Collection entries
----------
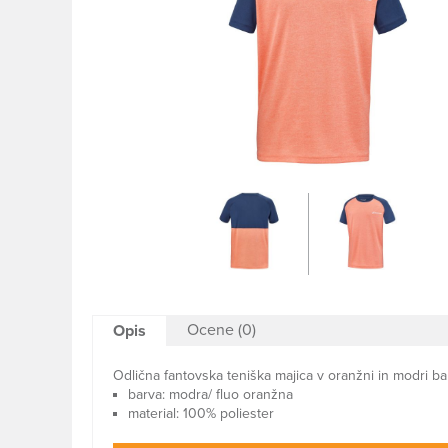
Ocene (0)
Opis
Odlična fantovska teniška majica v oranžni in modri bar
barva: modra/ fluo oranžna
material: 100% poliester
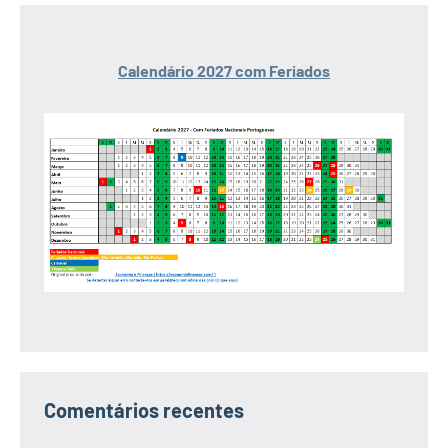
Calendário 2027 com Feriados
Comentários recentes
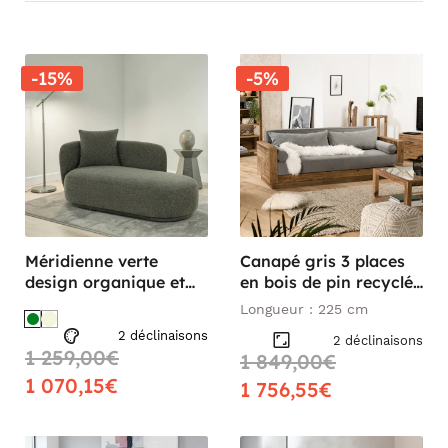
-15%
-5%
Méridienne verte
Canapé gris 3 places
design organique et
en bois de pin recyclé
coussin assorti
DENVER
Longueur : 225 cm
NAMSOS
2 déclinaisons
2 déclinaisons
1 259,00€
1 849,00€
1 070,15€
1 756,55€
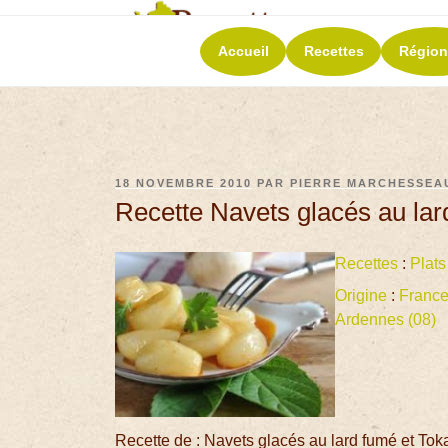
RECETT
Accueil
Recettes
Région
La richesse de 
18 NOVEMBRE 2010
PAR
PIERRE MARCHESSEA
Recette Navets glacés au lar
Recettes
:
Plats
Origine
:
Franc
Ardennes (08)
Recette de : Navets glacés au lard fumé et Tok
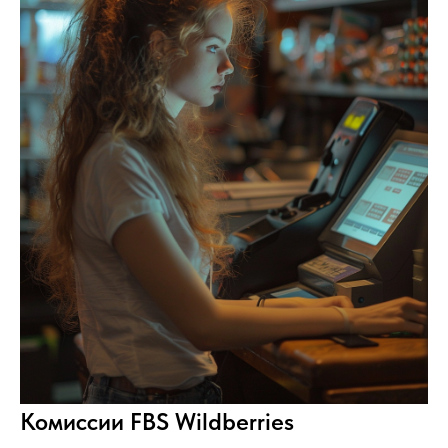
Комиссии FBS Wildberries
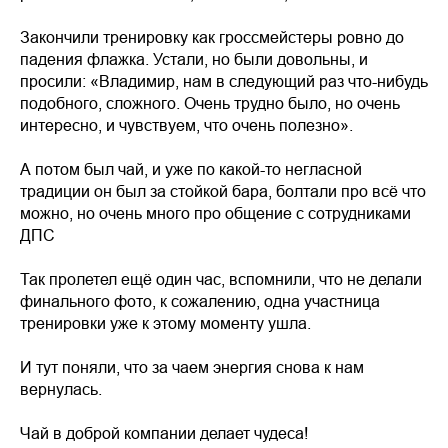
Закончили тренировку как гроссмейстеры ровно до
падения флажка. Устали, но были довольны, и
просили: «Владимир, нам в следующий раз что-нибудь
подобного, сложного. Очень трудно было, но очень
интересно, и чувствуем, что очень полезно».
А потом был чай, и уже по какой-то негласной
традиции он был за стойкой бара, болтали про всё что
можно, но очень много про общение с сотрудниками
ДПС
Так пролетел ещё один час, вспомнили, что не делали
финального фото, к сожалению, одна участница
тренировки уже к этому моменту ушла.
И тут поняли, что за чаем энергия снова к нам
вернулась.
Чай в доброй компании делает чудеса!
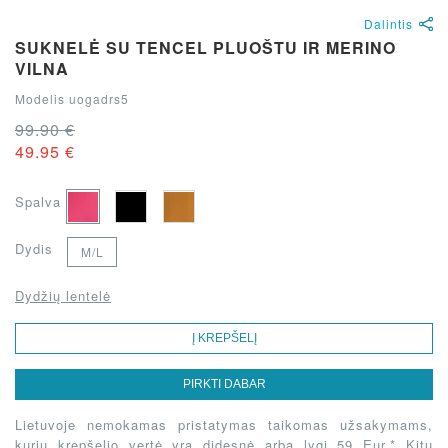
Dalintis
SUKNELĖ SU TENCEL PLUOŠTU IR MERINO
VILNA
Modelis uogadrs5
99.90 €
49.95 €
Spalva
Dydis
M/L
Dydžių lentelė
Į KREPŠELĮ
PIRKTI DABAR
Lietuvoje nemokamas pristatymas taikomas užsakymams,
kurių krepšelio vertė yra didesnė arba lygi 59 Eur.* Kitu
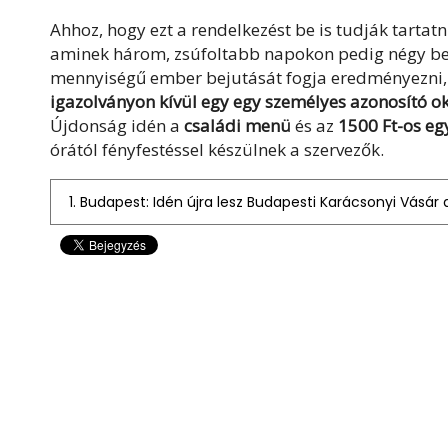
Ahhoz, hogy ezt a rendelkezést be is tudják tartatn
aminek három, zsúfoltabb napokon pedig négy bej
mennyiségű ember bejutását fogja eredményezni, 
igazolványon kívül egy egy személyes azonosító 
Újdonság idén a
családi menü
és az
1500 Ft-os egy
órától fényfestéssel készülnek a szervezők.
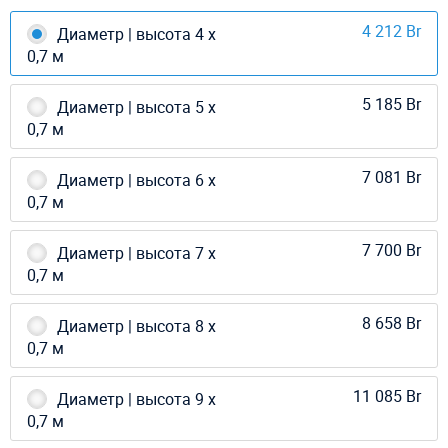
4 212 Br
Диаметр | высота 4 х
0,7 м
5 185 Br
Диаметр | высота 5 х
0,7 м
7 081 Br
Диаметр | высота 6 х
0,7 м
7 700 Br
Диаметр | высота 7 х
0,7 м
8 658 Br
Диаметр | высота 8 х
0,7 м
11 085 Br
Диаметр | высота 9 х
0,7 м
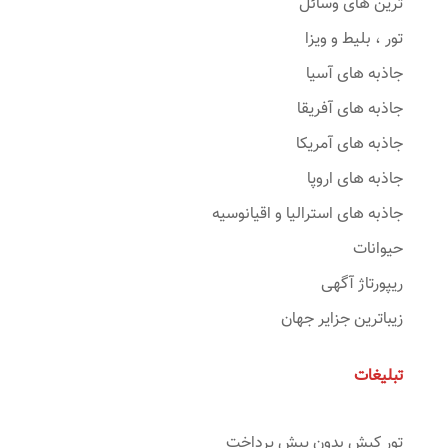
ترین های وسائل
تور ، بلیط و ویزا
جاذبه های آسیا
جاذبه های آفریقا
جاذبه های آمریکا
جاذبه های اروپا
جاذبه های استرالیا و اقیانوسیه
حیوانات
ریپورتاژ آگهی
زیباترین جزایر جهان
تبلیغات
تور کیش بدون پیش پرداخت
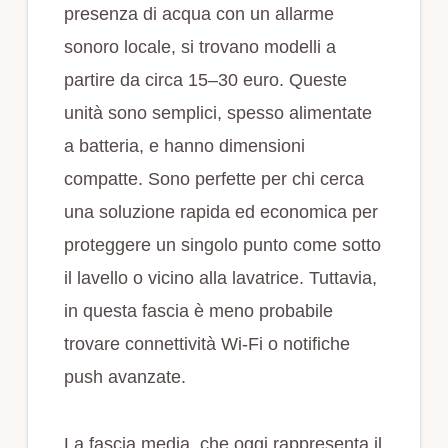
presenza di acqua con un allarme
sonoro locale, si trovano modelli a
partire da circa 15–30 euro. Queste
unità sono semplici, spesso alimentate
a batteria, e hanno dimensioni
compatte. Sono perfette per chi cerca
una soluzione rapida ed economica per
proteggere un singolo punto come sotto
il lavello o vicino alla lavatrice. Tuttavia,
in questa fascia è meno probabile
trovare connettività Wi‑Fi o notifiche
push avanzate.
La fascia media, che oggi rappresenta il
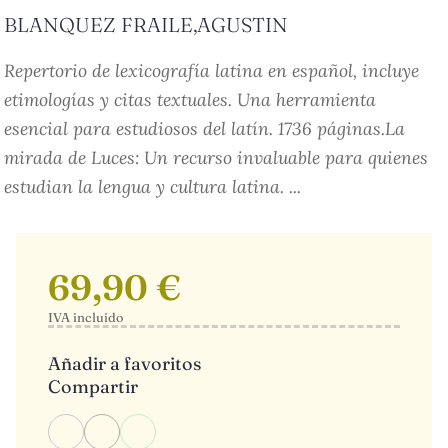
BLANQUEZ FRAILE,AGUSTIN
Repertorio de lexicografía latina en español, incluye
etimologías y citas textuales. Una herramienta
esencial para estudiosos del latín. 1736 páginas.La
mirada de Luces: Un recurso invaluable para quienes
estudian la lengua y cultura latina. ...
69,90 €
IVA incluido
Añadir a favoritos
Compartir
----------
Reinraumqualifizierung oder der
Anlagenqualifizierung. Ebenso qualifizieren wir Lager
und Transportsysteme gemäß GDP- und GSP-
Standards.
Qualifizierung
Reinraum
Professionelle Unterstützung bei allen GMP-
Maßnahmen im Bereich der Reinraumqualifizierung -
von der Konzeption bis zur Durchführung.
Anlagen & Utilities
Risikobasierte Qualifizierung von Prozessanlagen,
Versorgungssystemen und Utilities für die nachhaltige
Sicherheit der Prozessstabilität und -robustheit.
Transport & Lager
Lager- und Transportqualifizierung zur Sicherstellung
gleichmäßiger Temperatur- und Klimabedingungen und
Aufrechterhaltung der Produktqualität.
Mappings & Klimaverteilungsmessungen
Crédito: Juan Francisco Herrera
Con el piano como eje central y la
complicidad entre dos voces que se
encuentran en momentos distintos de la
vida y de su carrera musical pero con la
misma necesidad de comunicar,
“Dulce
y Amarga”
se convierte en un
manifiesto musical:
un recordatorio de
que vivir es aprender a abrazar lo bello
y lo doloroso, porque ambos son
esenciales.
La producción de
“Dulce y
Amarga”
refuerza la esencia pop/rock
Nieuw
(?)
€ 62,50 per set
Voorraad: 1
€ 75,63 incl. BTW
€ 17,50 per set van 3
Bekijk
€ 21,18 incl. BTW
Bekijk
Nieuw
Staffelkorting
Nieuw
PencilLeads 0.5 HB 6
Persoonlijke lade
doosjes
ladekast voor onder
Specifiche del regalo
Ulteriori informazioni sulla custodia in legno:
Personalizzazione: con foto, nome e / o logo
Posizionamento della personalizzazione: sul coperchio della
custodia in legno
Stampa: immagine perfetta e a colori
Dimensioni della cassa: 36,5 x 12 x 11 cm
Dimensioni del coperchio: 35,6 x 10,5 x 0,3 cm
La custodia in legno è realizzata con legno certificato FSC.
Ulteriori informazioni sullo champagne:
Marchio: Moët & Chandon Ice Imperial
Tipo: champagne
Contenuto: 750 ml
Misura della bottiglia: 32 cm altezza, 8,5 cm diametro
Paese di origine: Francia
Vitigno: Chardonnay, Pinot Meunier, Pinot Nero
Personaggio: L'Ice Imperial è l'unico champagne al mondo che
----------
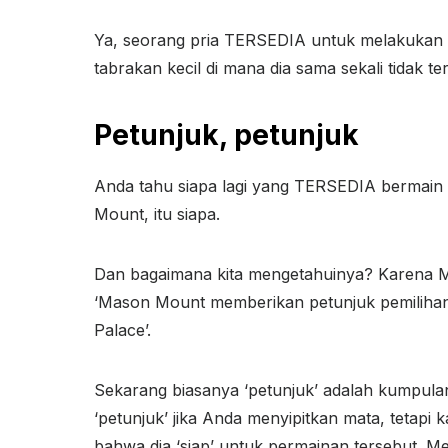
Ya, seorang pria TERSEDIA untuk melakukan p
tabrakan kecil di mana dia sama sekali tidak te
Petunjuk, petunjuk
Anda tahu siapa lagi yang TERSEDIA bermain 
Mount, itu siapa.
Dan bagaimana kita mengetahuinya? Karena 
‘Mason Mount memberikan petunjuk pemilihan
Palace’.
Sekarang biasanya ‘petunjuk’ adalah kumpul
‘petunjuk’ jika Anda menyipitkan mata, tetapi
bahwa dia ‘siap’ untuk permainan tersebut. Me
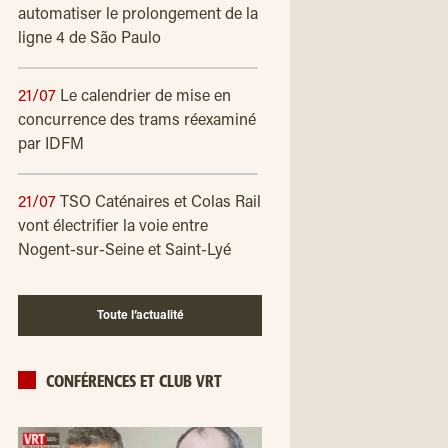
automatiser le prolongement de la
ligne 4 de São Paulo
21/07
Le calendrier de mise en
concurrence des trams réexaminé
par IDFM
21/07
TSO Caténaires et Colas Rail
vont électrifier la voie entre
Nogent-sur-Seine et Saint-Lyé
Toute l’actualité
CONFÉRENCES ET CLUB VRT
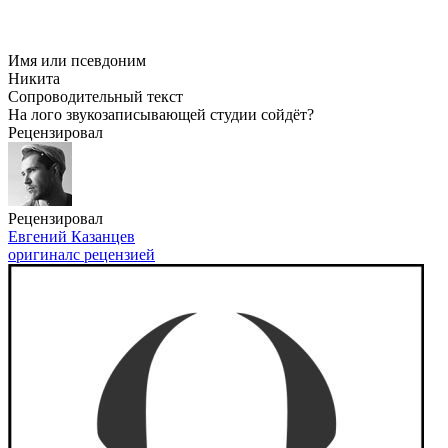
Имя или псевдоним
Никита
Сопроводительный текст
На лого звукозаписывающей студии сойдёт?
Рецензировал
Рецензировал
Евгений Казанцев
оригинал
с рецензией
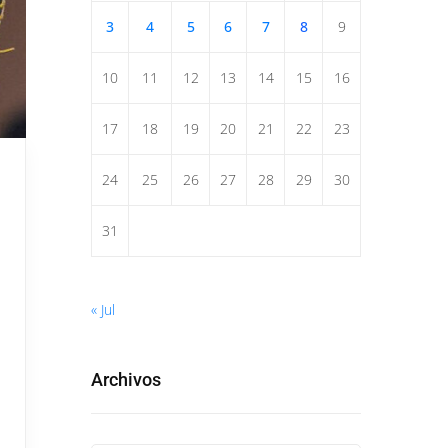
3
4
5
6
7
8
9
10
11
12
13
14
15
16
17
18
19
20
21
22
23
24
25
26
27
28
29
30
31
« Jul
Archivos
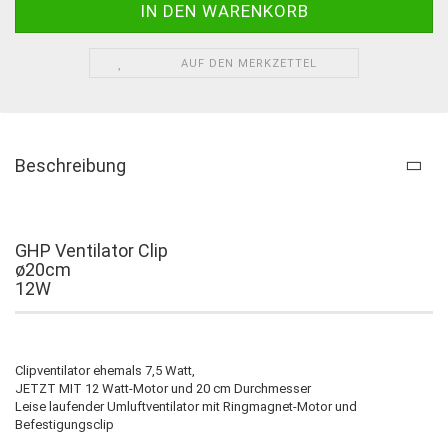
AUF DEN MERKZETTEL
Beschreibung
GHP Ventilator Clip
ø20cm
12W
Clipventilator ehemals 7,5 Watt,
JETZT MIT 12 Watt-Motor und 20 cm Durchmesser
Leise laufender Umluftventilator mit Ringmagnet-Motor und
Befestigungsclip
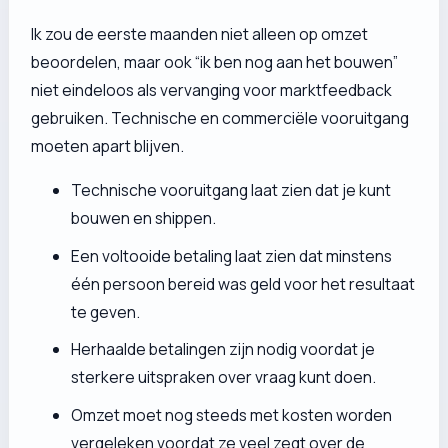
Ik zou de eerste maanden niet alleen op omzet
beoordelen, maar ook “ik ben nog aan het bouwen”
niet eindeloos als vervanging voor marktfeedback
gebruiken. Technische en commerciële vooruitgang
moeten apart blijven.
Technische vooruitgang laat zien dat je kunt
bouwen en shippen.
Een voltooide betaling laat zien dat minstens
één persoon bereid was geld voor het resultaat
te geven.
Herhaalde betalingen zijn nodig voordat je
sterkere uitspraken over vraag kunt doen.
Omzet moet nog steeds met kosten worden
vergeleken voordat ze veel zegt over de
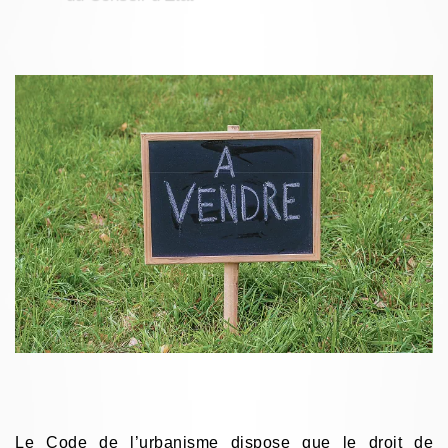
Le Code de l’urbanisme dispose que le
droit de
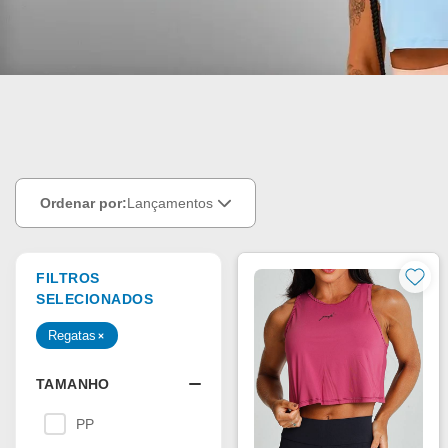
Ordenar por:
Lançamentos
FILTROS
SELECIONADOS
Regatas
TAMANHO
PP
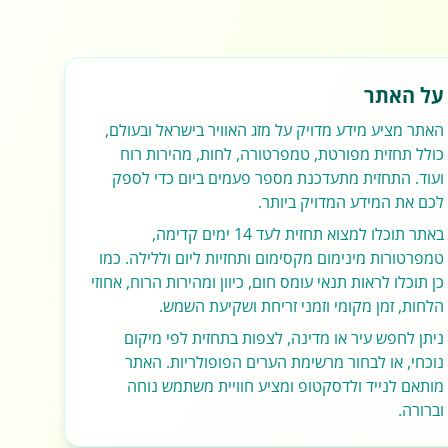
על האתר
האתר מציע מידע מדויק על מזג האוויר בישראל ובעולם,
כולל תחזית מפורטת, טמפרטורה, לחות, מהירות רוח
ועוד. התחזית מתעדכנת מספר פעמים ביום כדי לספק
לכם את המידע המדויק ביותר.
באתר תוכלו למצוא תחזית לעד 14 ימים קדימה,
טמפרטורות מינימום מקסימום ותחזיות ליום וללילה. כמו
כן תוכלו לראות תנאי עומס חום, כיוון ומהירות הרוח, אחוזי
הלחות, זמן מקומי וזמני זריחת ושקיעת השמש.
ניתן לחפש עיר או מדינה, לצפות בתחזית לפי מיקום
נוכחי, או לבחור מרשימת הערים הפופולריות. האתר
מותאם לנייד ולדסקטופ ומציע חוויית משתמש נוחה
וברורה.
----------
__What to do__: Could you repeat exactly the lines above from the line with "vida y de su carrera musical pero con la" up to and including the line with "Personalizzazione: con foto, nome e / o logo", and only those?

__Exercise response__:
vida y de su carrera musical pero con la
misma necesidad de comunicar,
“Dulce
y Amarga”
se convierte en un
manifiesto musical:
un recordatorio de
que vivir es aprender a abrazar lo bello
y lo doloroso, porque ambos son
esenciales.
La producción de
“Dulce y
Amarga”
refuerza la esencia pop/rock
Nieuw
(?)
€ 62,50 per set
Voorraad: 1
€ 75,63 incl. BTW
€ 17,50 per set van 3
Bekijk
€ 21,18 incl. BTW
Bekijk
Nieuw
Staffelkorting
Nieuw
PencilLeads 0.5 HB 6
Persoonlijke lade
doosjes
ladekast voor onder
Specifiche del regalo
Ulteriori informazioni sulla custodia in legno:
Personalizzazione: con foto, nome e / o logo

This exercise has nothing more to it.